#### Source records:
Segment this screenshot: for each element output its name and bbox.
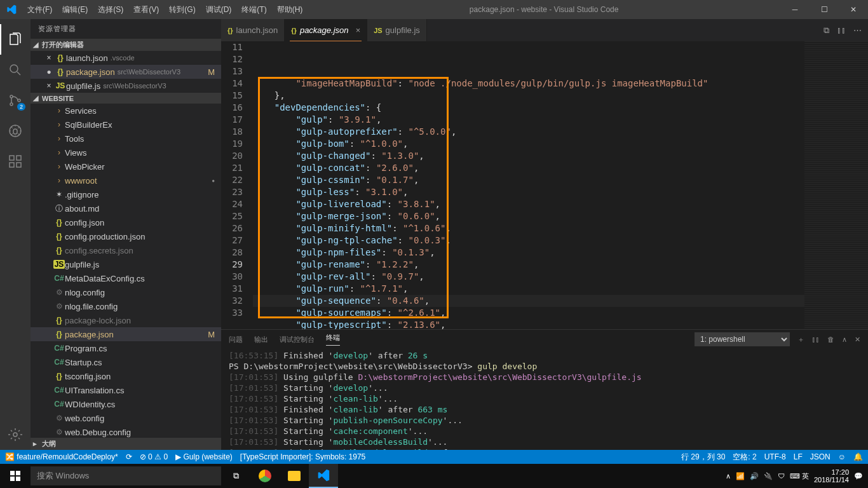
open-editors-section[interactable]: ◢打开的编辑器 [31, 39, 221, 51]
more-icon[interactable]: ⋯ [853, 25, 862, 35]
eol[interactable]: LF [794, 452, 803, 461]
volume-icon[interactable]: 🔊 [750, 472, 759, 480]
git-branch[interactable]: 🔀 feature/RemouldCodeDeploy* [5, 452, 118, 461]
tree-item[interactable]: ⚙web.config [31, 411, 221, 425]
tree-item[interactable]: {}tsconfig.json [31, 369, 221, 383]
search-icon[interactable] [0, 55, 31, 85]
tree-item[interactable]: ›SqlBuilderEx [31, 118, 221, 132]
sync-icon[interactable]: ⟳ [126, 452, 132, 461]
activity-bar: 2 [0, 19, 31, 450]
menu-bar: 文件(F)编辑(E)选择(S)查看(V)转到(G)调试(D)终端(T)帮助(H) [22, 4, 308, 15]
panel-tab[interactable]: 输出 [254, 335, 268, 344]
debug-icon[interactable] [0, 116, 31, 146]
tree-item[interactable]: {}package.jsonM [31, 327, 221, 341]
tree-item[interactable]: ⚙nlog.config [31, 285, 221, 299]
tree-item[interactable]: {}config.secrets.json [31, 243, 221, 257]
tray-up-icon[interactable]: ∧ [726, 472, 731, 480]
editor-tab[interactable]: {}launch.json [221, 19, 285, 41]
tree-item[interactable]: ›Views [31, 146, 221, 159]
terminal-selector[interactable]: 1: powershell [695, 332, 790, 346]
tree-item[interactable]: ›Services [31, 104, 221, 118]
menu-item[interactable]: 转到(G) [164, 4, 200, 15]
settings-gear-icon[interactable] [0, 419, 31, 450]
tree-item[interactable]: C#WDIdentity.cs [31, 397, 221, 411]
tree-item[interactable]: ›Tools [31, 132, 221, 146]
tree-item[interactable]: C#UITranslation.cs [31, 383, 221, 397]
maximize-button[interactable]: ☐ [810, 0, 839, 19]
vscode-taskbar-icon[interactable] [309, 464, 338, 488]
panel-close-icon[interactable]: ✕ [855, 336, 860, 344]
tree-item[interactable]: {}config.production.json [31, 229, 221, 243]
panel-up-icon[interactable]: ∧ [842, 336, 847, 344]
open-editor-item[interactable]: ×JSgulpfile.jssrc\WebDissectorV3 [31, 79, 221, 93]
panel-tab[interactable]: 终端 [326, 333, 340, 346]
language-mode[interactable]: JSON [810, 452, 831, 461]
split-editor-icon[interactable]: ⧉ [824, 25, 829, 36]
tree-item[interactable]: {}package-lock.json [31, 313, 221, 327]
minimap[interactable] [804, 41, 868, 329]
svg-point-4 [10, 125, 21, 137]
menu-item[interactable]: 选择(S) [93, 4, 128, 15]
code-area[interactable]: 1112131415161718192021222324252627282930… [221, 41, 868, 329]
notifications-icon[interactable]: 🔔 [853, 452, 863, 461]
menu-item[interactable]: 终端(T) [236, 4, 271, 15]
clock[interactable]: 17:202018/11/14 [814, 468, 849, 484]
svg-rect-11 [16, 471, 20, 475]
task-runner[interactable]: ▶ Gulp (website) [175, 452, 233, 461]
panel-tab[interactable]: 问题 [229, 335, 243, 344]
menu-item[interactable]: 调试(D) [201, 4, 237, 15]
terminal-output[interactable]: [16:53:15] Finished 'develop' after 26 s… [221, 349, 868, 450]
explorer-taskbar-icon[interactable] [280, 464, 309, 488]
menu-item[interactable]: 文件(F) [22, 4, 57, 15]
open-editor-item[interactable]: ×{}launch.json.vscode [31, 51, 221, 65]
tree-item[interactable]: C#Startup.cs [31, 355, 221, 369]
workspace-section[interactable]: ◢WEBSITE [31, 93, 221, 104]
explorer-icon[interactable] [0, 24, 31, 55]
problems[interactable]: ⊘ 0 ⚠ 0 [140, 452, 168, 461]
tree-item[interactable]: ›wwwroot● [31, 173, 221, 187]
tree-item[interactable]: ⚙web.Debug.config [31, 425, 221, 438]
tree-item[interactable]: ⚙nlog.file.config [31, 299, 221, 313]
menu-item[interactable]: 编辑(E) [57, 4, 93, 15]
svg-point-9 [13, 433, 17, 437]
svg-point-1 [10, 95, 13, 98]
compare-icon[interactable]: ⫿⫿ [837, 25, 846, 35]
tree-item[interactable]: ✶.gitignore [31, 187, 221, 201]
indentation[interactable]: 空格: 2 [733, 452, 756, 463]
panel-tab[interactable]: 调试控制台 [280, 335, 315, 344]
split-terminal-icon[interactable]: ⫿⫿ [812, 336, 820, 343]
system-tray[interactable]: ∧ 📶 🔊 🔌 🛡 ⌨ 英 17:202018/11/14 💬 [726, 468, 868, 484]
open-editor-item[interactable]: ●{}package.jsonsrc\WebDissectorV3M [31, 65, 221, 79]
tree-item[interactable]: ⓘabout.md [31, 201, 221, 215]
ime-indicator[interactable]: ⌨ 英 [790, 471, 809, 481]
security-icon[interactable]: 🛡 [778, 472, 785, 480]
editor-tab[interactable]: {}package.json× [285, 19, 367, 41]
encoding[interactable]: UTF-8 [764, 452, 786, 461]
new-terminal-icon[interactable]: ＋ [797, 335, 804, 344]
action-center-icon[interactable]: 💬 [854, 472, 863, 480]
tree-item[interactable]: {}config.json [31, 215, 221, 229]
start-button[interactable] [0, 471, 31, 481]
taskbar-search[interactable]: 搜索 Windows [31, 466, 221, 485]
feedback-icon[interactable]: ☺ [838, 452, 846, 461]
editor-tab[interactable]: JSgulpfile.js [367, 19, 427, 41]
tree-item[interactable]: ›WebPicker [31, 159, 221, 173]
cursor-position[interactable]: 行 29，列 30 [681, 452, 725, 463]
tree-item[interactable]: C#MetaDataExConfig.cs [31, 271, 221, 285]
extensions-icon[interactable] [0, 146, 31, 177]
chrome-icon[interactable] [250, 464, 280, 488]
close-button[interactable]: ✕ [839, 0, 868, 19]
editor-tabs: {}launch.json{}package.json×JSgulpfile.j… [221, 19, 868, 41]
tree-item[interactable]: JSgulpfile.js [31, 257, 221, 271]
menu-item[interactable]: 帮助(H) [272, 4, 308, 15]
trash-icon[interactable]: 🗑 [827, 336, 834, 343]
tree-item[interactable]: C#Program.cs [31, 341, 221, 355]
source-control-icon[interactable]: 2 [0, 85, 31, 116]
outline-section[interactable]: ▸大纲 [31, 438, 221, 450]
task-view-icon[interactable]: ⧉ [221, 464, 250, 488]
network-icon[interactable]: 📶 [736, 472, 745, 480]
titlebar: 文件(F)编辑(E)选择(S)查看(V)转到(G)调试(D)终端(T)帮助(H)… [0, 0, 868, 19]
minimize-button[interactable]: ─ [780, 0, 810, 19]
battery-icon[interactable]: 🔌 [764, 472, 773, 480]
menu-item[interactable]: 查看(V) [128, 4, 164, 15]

* * *

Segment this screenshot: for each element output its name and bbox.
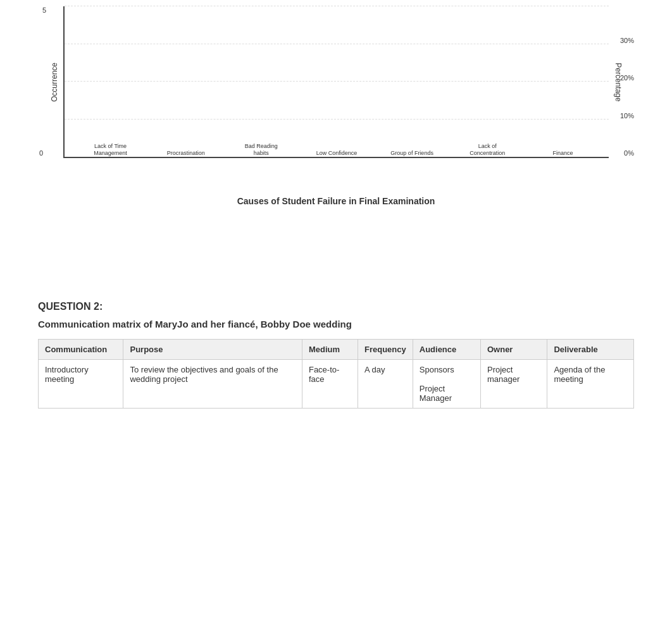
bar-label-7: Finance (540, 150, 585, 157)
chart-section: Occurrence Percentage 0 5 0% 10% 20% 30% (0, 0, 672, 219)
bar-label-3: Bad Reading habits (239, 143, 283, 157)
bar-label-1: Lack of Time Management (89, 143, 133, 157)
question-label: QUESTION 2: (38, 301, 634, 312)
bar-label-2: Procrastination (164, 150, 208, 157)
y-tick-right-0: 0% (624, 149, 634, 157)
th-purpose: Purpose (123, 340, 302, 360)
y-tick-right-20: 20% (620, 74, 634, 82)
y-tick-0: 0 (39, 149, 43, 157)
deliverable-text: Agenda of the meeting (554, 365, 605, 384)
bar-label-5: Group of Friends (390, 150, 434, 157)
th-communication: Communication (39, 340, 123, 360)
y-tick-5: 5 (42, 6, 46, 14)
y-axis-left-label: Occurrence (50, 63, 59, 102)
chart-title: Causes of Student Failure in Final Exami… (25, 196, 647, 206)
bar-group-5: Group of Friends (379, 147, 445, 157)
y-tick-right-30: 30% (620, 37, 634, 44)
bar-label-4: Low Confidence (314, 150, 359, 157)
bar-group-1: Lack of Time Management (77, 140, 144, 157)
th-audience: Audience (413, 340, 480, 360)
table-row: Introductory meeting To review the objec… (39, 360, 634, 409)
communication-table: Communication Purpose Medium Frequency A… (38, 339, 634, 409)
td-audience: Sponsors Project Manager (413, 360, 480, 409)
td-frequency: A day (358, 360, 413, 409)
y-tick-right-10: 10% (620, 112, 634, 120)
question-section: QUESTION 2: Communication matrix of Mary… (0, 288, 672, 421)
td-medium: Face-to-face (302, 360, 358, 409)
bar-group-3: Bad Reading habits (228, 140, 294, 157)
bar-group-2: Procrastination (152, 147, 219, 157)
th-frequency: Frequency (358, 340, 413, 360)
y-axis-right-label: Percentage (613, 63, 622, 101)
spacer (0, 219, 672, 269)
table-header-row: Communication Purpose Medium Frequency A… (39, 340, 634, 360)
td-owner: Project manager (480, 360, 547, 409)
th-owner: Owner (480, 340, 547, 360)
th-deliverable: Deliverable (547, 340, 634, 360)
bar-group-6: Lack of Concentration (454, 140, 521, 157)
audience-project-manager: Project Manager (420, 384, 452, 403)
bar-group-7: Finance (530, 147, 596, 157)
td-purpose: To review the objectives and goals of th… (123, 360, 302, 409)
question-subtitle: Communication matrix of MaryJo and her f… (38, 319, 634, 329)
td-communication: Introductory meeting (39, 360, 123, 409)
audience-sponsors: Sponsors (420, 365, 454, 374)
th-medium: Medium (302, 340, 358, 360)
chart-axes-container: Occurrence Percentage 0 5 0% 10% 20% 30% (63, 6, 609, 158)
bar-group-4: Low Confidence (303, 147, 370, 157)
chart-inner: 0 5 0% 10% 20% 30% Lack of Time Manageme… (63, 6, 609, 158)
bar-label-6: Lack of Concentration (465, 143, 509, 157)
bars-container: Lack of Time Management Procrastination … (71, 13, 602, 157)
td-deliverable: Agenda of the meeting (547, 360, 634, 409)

#### What you are asked to do:
Scan the listing above and work out how many of its lines contain the word "review". Report only that number.

#### Answer box:
2